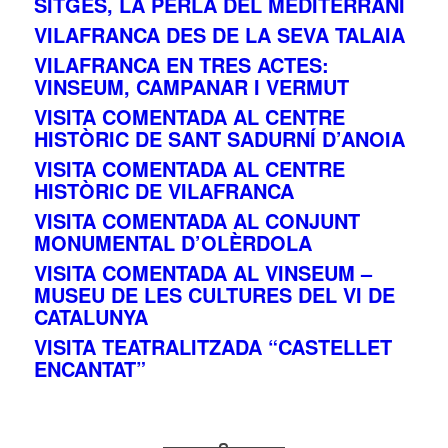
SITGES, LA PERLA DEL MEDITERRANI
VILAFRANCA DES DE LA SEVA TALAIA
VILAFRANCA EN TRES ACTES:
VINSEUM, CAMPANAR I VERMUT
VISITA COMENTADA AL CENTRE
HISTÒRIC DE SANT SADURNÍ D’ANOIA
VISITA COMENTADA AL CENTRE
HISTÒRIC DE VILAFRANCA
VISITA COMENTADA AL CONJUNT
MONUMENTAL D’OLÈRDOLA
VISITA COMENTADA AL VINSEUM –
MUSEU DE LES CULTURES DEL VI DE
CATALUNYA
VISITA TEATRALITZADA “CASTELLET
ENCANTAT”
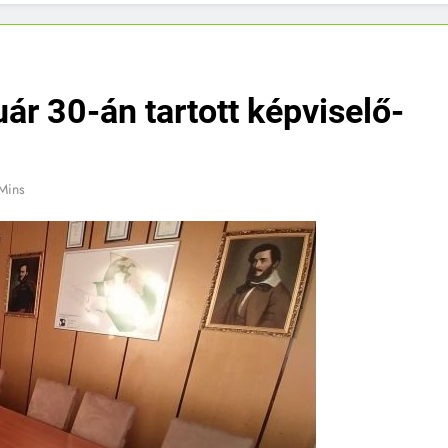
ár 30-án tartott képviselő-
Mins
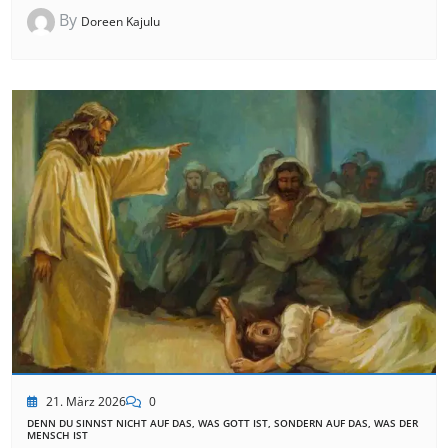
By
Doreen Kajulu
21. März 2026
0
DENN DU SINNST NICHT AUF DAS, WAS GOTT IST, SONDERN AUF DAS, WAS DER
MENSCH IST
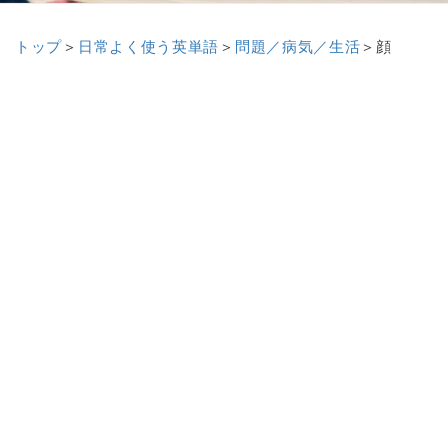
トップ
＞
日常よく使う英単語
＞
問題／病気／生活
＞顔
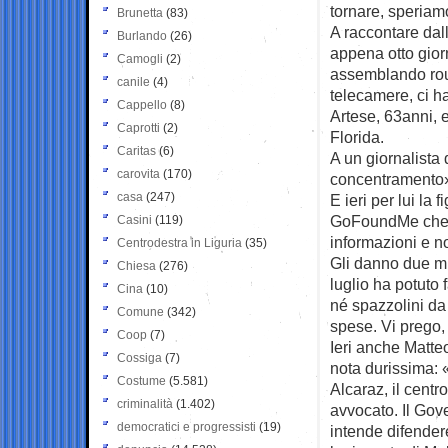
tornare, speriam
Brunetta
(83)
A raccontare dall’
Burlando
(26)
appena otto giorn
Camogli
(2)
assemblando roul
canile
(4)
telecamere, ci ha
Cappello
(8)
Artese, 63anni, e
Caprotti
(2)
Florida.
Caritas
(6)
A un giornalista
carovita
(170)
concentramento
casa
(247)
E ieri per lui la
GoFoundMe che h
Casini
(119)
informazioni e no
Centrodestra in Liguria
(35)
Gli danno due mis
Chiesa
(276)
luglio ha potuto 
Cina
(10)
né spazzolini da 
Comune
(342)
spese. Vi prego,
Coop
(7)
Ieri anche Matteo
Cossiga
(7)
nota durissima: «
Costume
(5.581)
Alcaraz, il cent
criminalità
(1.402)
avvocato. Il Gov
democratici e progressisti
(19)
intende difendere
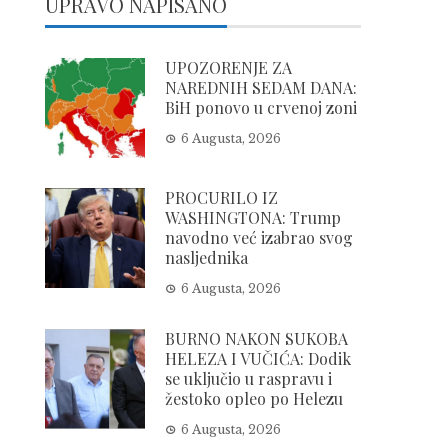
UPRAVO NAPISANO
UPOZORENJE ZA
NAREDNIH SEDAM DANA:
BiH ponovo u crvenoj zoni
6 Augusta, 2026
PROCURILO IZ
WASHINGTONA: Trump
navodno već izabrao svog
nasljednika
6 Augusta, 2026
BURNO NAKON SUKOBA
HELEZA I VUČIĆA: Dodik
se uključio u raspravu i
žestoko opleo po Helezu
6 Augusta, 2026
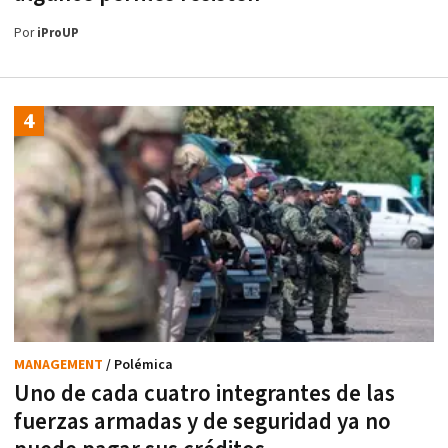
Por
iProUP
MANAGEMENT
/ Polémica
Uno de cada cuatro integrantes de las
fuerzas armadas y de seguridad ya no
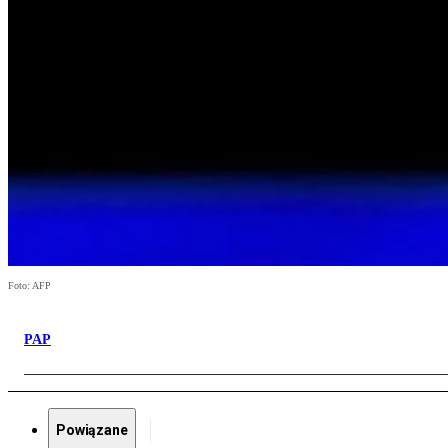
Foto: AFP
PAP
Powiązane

---

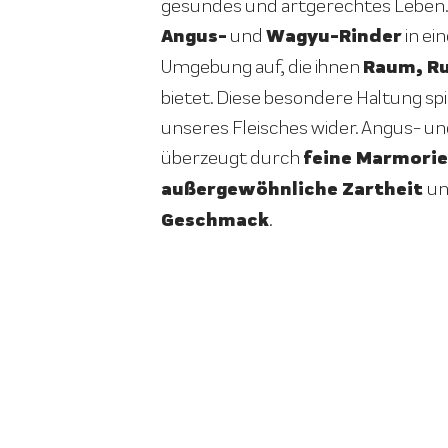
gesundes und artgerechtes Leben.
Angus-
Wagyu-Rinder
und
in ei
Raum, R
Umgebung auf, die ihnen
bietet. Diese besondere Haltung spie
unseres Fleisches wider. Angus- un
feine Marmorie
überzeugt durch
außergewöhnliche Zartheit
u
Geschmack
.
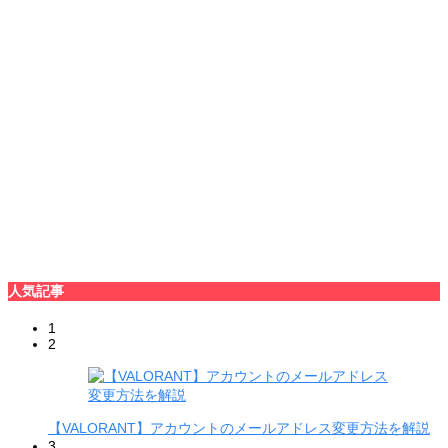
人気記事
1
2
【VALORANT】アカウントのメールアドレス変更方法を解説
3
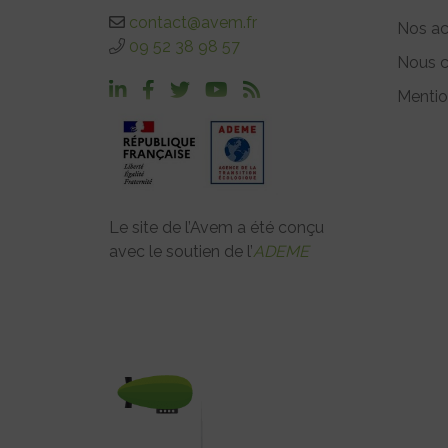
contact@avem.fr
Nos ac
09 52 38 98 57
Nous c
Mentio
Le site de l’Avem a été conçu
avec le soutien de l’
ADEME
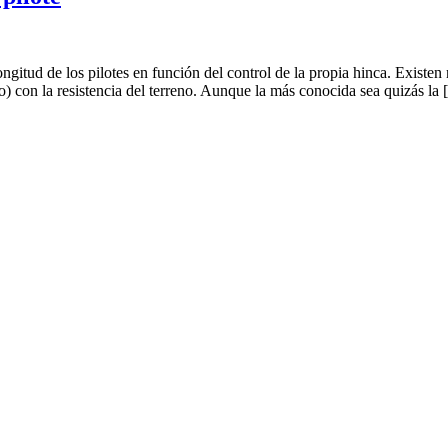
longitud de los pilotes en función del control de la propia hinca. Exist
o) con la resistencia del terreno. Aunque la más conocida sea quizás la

---

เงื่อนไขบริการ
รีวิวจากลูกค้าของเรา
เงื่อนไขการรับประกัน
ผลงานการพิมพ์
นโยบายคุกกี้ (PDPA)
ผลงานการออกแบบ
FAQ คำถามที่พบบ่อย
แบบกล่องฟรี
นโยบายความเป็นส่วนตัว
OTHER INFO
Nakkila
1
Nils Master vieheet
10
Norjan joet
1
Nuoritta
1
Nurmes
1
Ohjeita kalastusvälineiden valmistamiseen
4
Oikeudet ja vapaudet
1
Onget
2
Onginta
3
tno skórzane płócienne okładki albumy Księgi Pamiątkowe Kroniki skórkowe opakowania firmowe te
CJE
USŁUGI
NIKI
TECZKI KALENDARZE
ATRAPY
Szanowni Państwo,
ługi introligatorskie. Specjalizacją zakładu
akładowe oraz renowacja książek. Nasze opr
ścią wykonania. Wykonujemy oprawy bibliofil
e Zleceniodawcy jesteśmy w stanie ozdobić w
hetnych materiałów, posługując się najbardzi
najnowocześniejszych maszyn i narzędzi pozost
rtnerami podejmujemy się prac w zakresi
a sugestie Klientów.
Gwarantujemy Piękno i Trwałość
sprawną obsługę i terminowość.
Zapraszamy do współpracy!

Task item: Show all lines in the records above that hold "VILAFRANCA".

Answer to this task:
VILAFRANCA DES DE LA SEVA TALAIA
VILAFRANCA EN TRES ACTES:
HISTÒRIC DE VILAFRANCA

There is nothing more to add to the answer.